Comparing her latest work to her previous titles, Stead cites both distinctions and similarities. "This one is a little older," she observes. "It's more complex in its structure, and the subject matter is a little more mature. There are questions of sexual identity, and one character wonders what it means when the whole world looks at you differently because your body has changed a lot."
Like Stead's earlier novels, Goodbye Stranger touches on issues of identity. "I'm always thinking about identity," she says. "And the middle-school years are a time of exploring questions about who you are and who you want to be. For the first time, you see the world in a broader sense. I remember having questions at that age about how the world saw me."
Such questions are typically the grist for Stead's writing mill. "I like to write about questions that interest me, not the conclusions I've come to," she says. "I try to write about internal experience versus the external self. I like to present ideas, but not package them neatly. As a reader, I much prefer to read a book where people embody all kinds of ideas and everybody is making mistakes."

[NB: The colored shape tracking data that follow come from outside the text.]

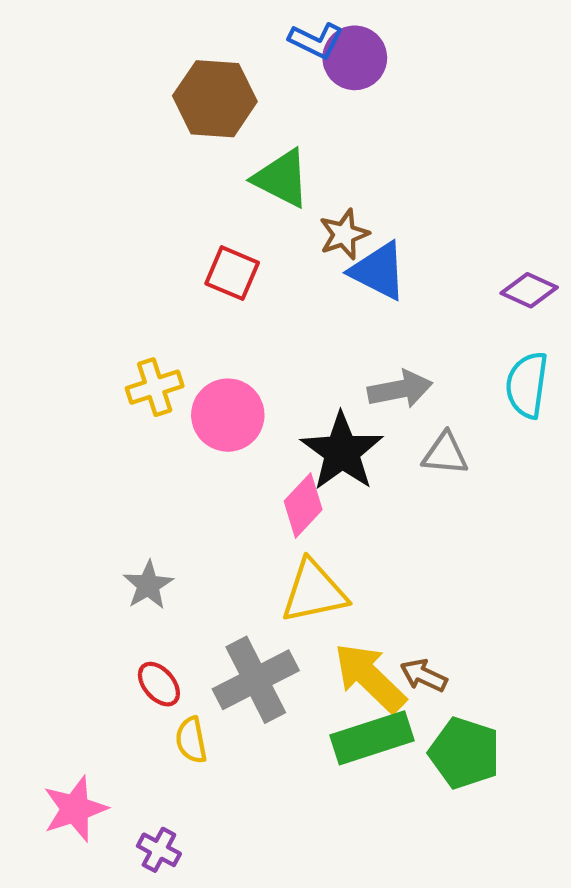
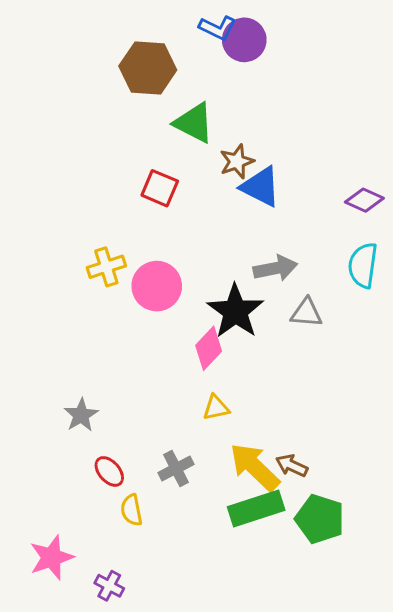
gray star: (148, 585) -> (81, 415), moved
yellow triangle: (314, 592) -> (216, 408), size x0.6
gray cross: (256, 680) -> (176, 468), size x0.6

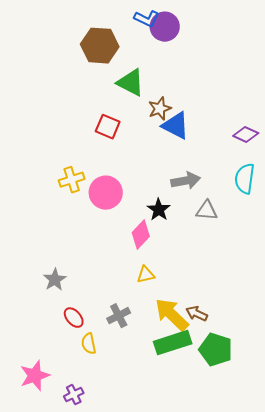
black star: (235, 311) -> (159, 210), size x0.6
purple cross: (109, 586) -> (74, 395), turned 36

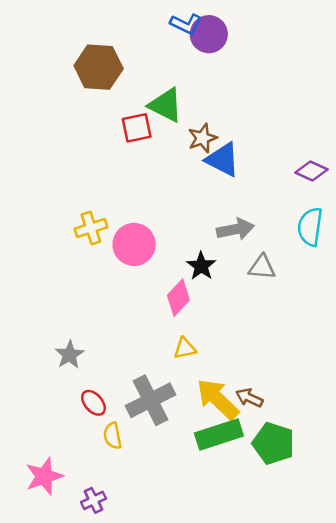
brown hexagon: (100, 46) -> (99, 67), moved
red square: (108, 127) -> (137, 128), moved, turned -35
gray cross: (119, 316) -> (151, 400), size x1.6

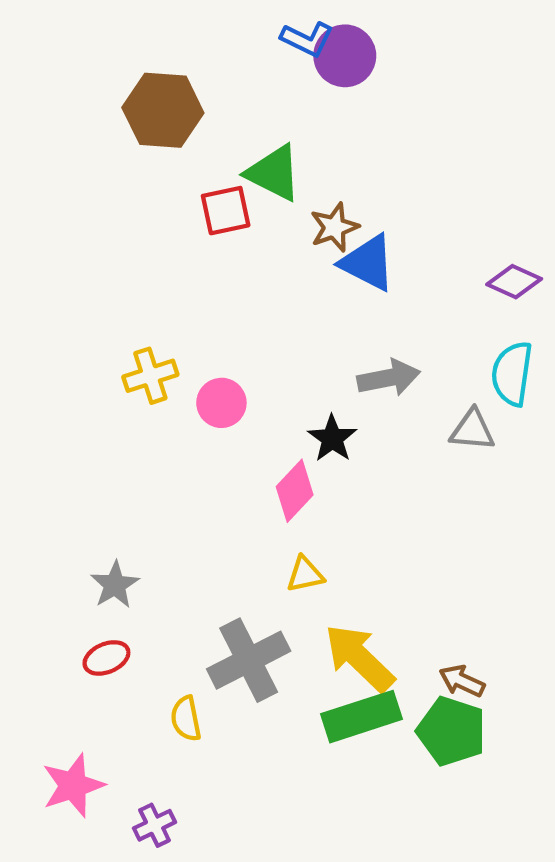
pink circle: (134, 244) -> (221, 403), size x0.7
gray triangle: (262, 267) -> (472, 430), moved
brown arrow: (249, 398) -> (462, 681), moved
red ellipse: (93, 403) -> (106, 658), moved, turned -72

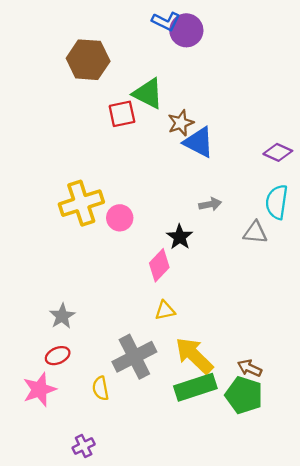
yellow cross: (150, 376) -> (81, 203), size x1.5
gray arrow: (389, 378) -> (210, 204), size x0.7
pink star: (73, 785) -> (40, 389), moved

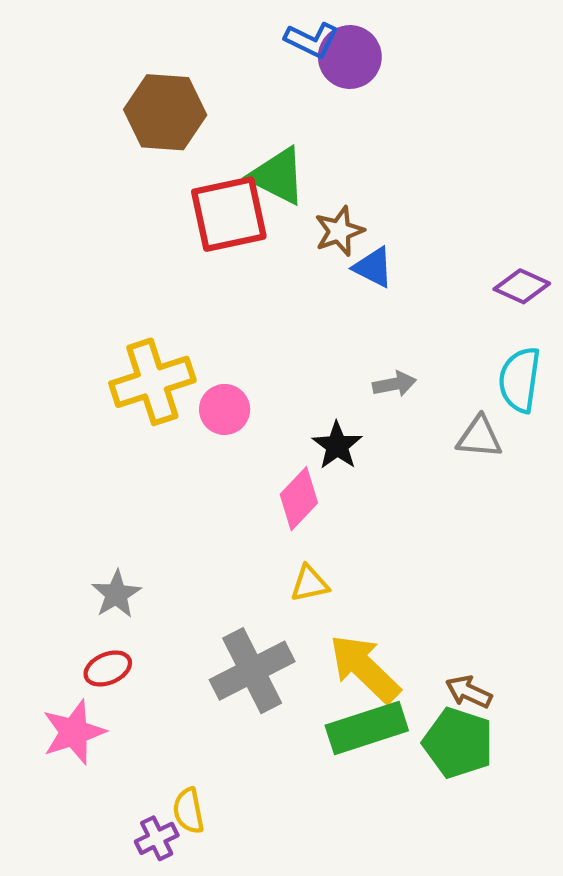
red square: (122, 114) -> (229, 214), size x1.5
blue triangle: (199, 142) -> (373, 267), size x0.7
yellow semicircle: (101, 388) -> (188, 811), moved

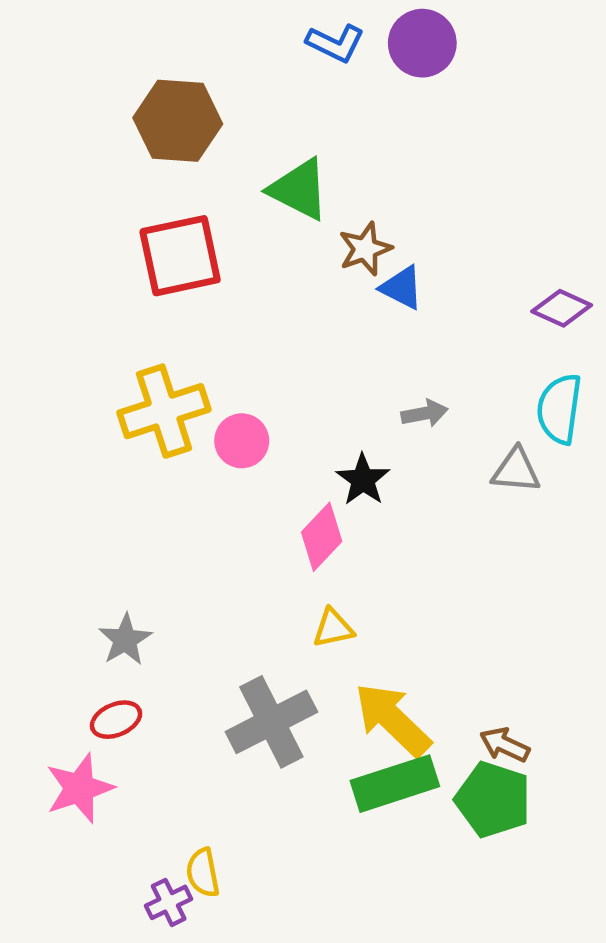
purple circle: (350, 57) -> (422, 43), moved
red square: (229, 214) -> (180, 256), moved

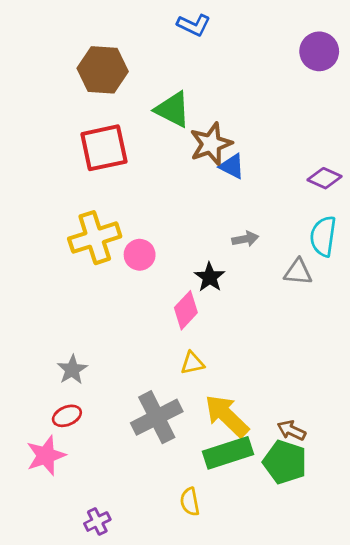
purple circle: (422, 43) -> (319, 51), moved
brown star: (365, 249) -> (211, 144), size x1.4
yellow semicircle: (203, 873) -> (190, 502), moved

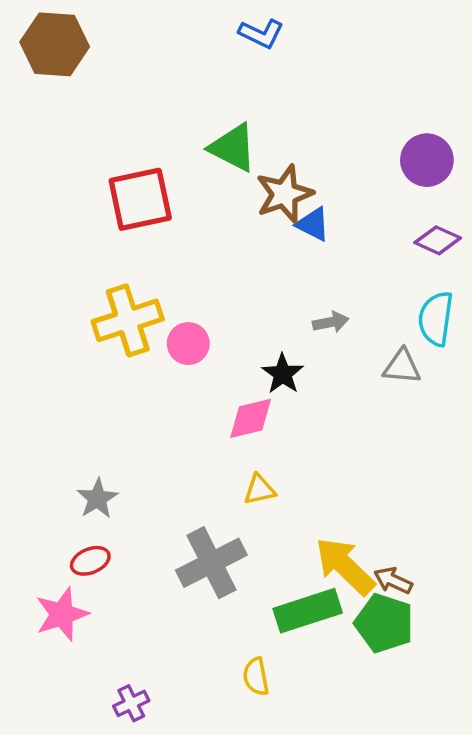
purple circle: (319, 51) -> (427, 160), moved
brown hexagon: (103, 70) -> (55, 44), moved
pink diamond: (186, 310) -> (251, 418), turned 33
yellow arrow: (227, 416) -> (345, 566), moved

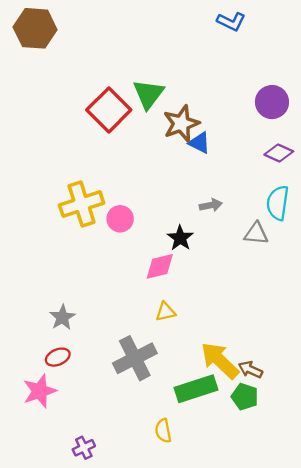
blue L-shape: (261, 34) -> (231, 22), moved
green triangle: (233, 148) -> (148, 94), turned 40
red square: (140, 199) -> (109, 110), moved, turned -33
green pentagon: (384, 623) -> (245, 397), size x0.7

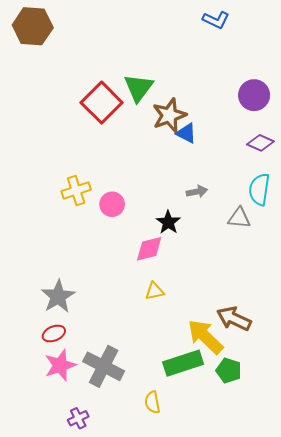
yellow cross: (82, 204) -> (76, 190), size x0.7
gray star: (62, 317) -> (58, 296), size x1.4
gray cross: (135, 358) -> (104, 366), moved, turned -36
brown arrow: (250, 370) -> (234, 319), moved, size x1.5
pink star: (40, 391) -> (60, 365), moved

At BEA, Stead is eager to feel what she calls "book excitement," about her own new release as well as other authors' projects. "As a writer, if I'm being good, I'm alone," she says. "When I do have a chance to get together with passionate book people, there is so much excitement and energy in talking about books that you love. And finding out that you've read and loved the same thing is always a great moment."
Looking further ahead, Stead says she is "gathering wool," mulling over what she might want to write next. "I'm going to take some time this summer and lie fallow, hopefully in an optimistic way," she says. In the meantime, fans can pick up ARCs of Goodbye Stranger during Stead's ticketed signing this morning, 9–10 a.m., at the Penguin Random House booth (3119), at Table 3.
This article appeared in the May 28, 2015 edition of PW BEA Show Daily.